The paper tackles the problem of how to allocate surplus reviewer capacity in large‑scale machine‑learning conferences. After the minimum required number of reviews per paper (r_min) is satisfied, many venues have a modest excess of review slots (s·N, where s is the average surplus per paper and N is the number of submissions). Current practice typically absorbs this surplus in load‑balancing, affinity‑based matching, or random assignment, which does not target the reviews where they are most valuable. The authors argue that the marginal value of an additional review is highest for papers that sit near the acceptance threshold, because score variance and decision sensitivity are greatest there. Consequently, they propose a policy that deliberately directs the surplus (“marginal”) reviews to a “borderline band” of papers identified before any human reviewer has read the submissions.

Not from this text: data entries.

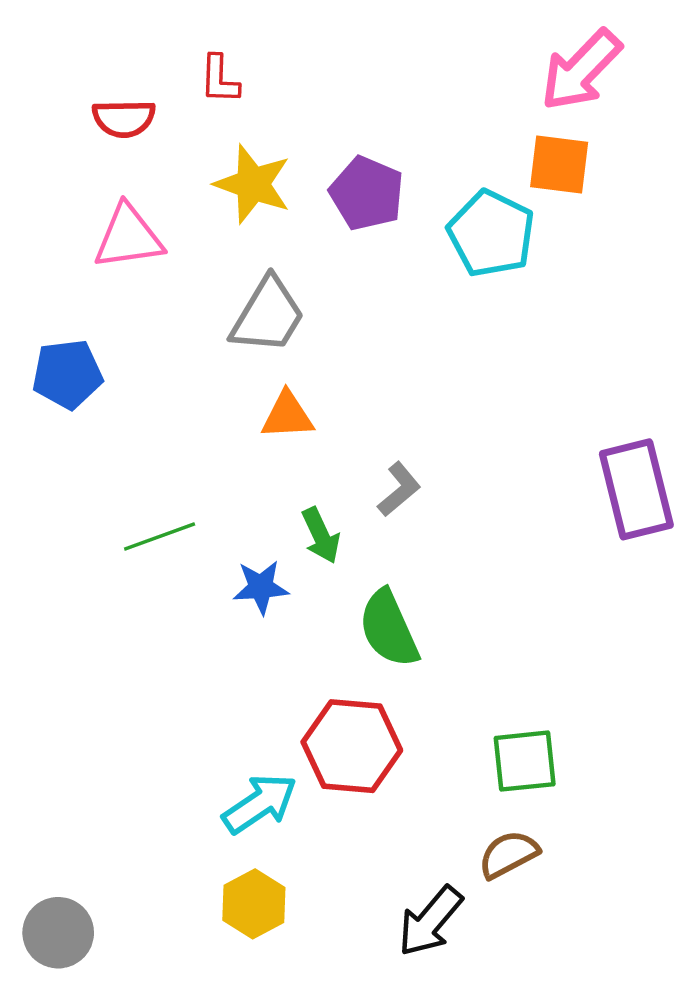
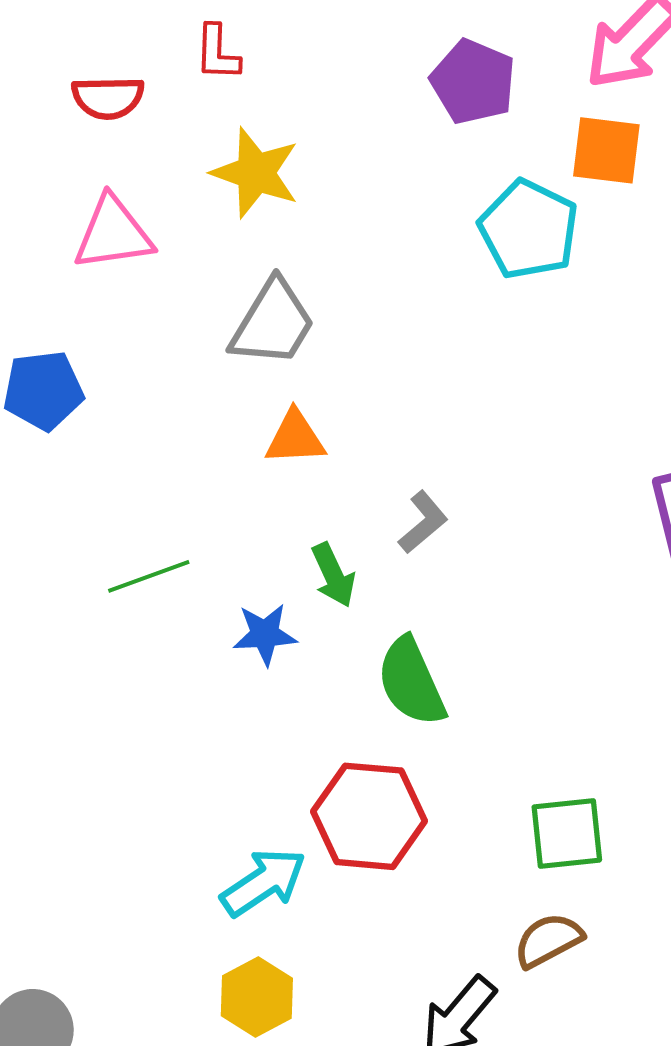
purple pentagon: (367, 193) -> (473, 82), moved

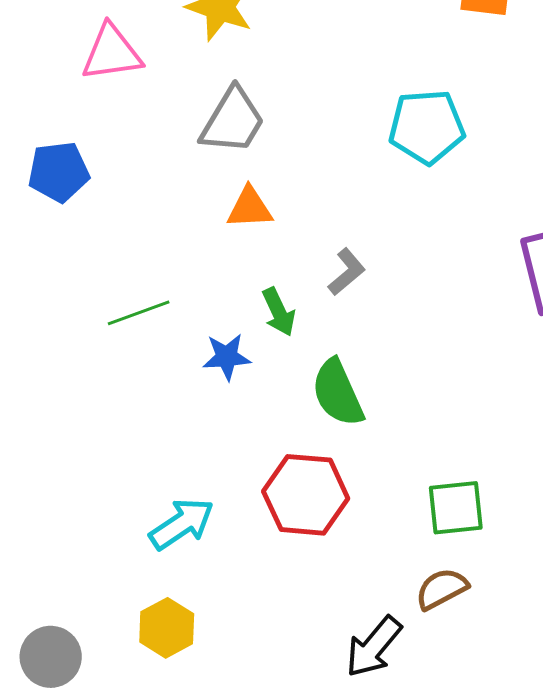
cyan pentagon: (529, 229) -> (427, 127), moved, turned -30
cyan arrow: (263, 882) -> (182, 524), moved
yellow hexagon: (257, 997) -> (167, 628), moved

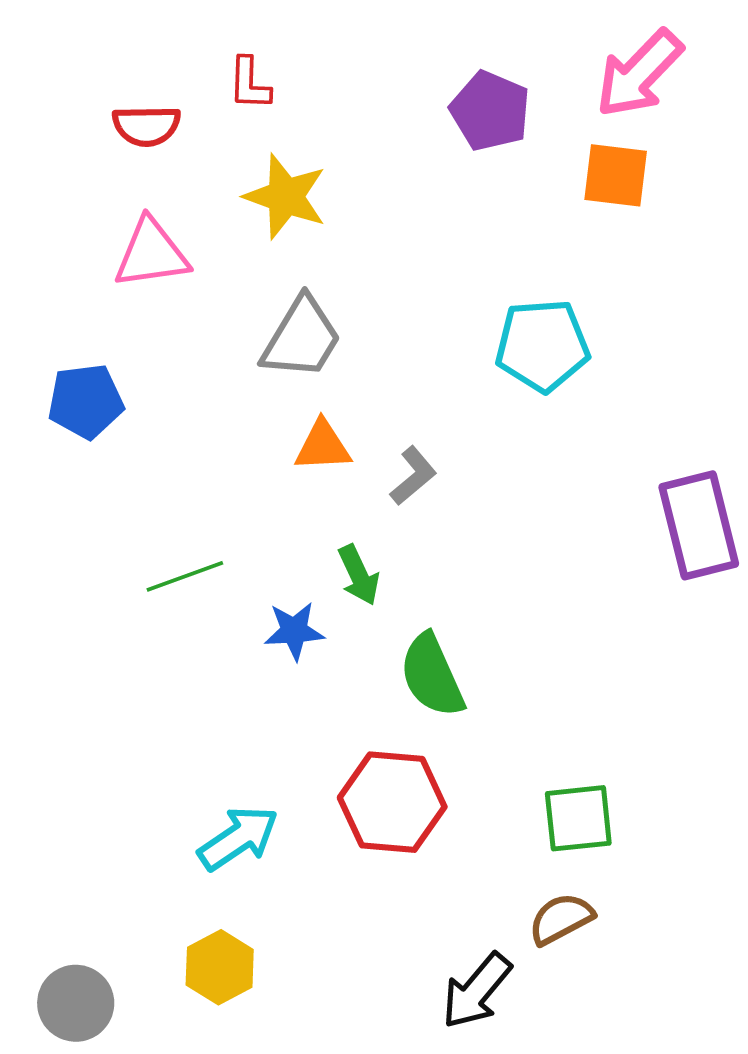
gray L-shape: (347, 272) -> (413, 476), moved

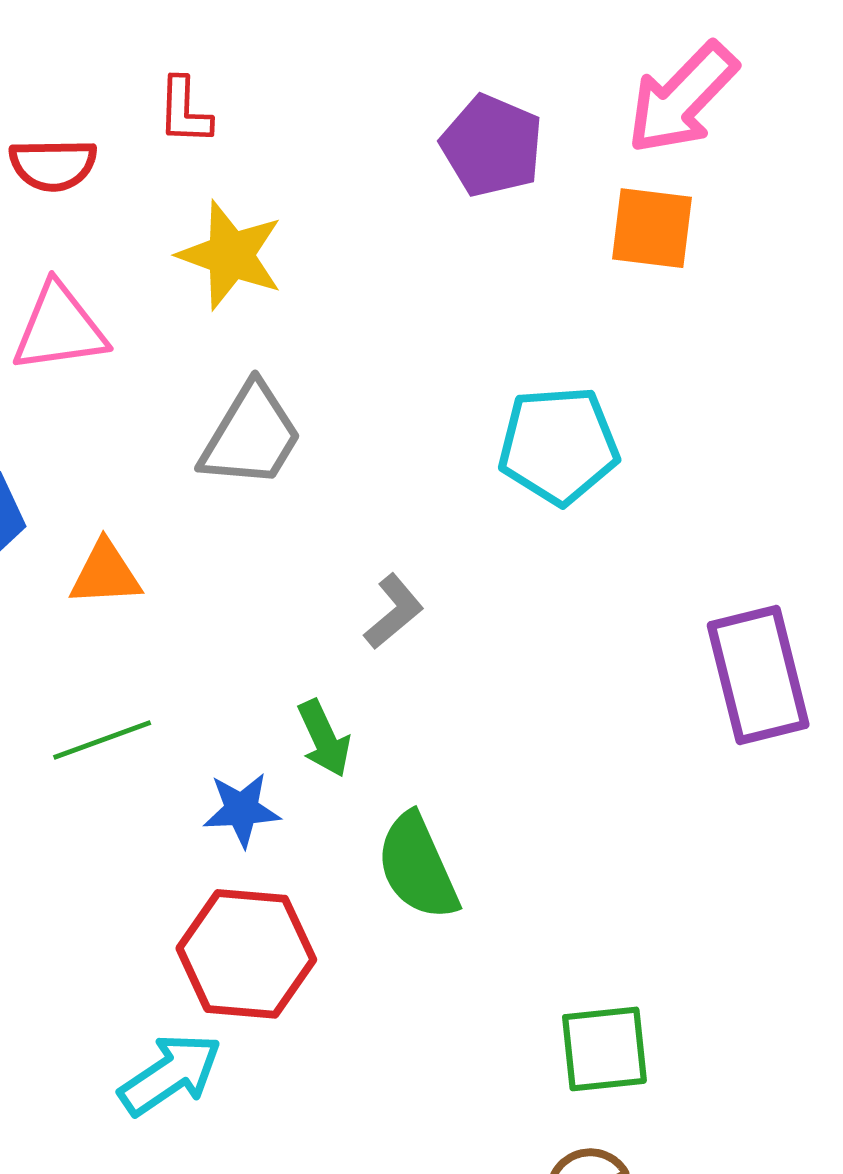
orange triangle: (323, 446) -> (105, 574), moved
red hexagon: (392, 802) -> (246, 954), moved

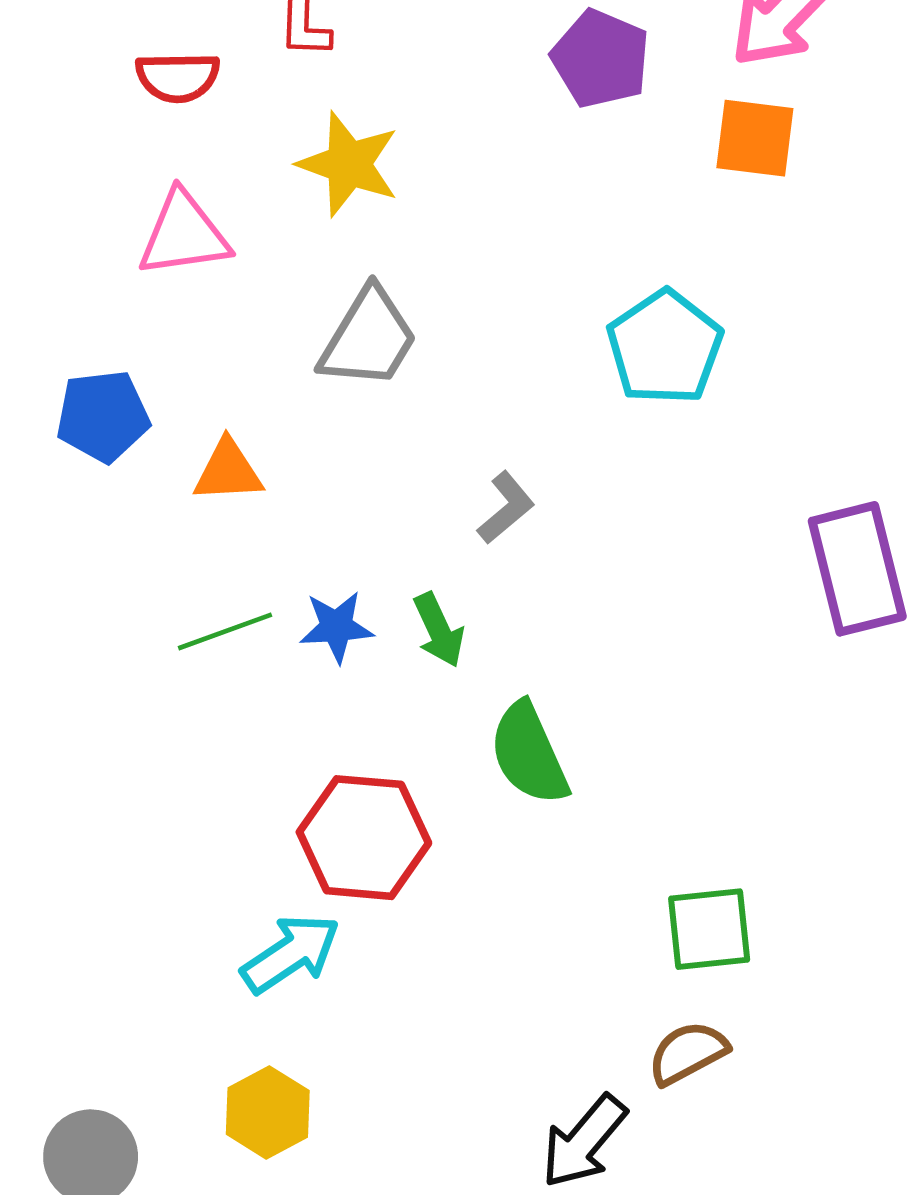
cyan pentagon: (558, 445) -> (665, 347), turned -30
blue star: (242, 810) -> (336, 627), moved

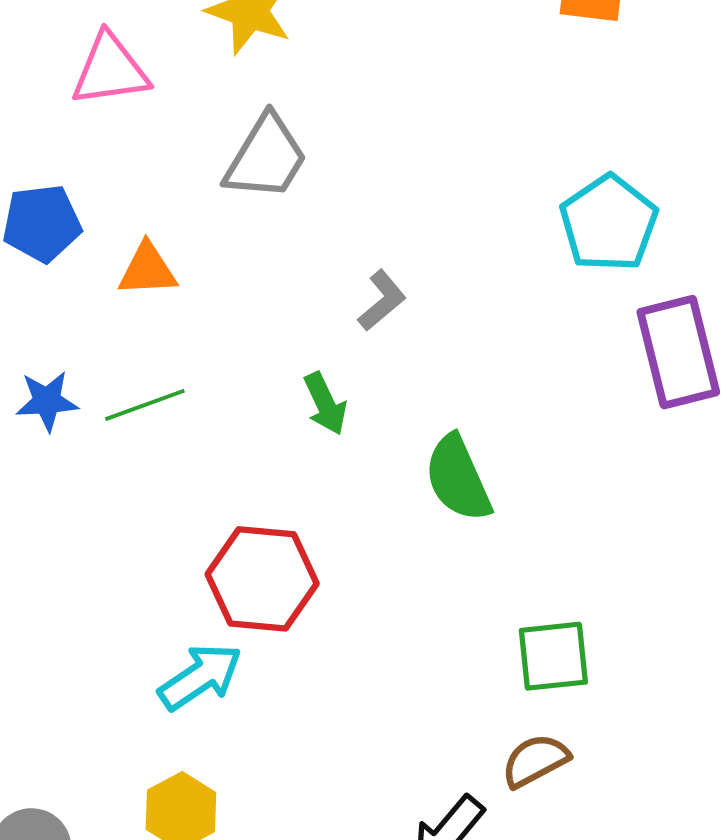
cyan pentagon: (665, 347) -> (609, 223), moved
blue star: (336, 627) -> (47, 401), moved
green semicircle: (529, 754) -> (458, 478), moved

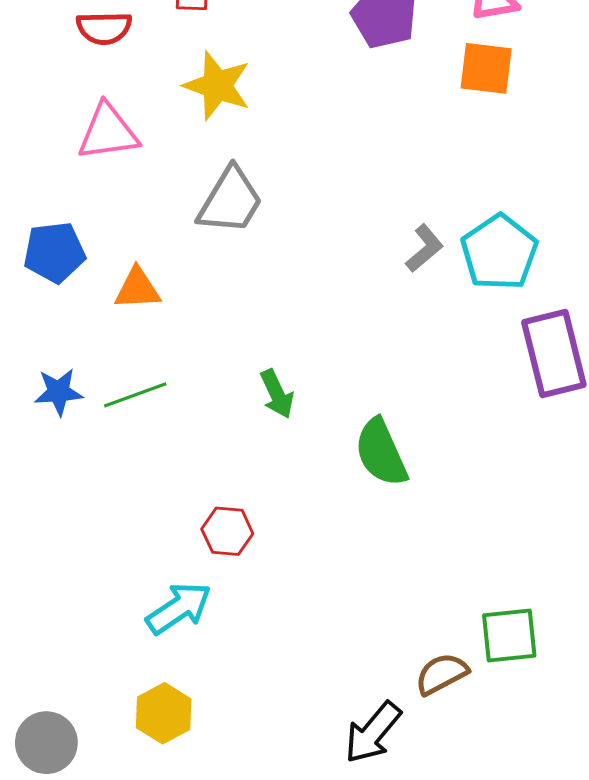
gray L-shape: (382, 301) -> (424, 248), moved
red hexagon: (262, 579) -> (227, 531), size x0.6
green square: (553, 656) -> (509, 635), moved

The core technical contribution is a lightweight pre‑review triage pipeline based on large‑language‑model (LLM) pairwise comparisons. Each paper is truncated to the first ten pages, and a structured prompt presents two papers (title, abstract, figure/table captions, and truncated text) to the LLM, asking it to choose the better one. The LLM returns a JSON field indicating the winner. By generating many random pairings (e.g., 40 rounds for 1,000 papers, yielding about 20,000 comparisons) the authors collect a binary win‑loss matrix. They fit a Bradley–Terry model to this data via maximum‑likelihood estimation, obtaining latent scores θ_i for each paper. Ordering papers by θ_i yields a global ranking without requiring calibrated absolute scores.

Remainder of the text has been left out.